Bitcoin, the largest of the digital currencies, has frequently been compared to gold, but some market observers believe investors should dig deeper on that comparison.
Bitcoin is a decentralized digital currency, or cryptocurrency, based on a peer-to-peer network and can be exchanged through computers internationally without a financial intermediary. The system was first introduced by an unidentified programmer or group under the name of Satoshi Nakamoto in 2009.
While bitcoin’s popularity has swelled in recent years, it still is not as widely accepted as traditional currencies. Conversely, gold has been viewed as an adequate replacement for traditional currencies for thousands of years.
“Bitcoin was the first cryptocurrency developed, and it only emerged on the scene as recently as 2009. Until bitcoin has demonstrated over time that it can effectively transfer and preserve wealth, I don’t think it’s responsible to call it Gold 2.0,” said George Milling-Stanley, Head of Gold Strategy at State Street Global Advisors (SSgA), in a recent note.
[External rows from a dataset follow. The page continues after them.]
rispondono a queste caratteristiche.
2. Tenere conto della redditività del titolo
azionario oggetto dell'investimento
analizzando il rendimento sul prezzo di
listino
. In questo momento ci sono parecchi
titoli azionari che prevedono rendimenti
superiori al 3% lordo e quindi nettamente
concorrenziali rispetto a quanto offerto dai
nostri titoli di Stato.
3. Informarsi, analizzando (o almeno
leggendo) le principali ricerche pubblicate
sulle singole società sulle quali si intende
Gold is also now competing with digital currencies, such as bitcoin, but the World Gold Council reminds investors that gold is very different from cryptocurrencies since the physical precious metal is less volatile, has a more liquid market, trades in an established regulatory framework, has a well understood role in an investment portfolio and has little overlap with cryptocurrencies on many sources of demand and supply. The yellow metal is also an important portfolio diversifier when traditional assets slump.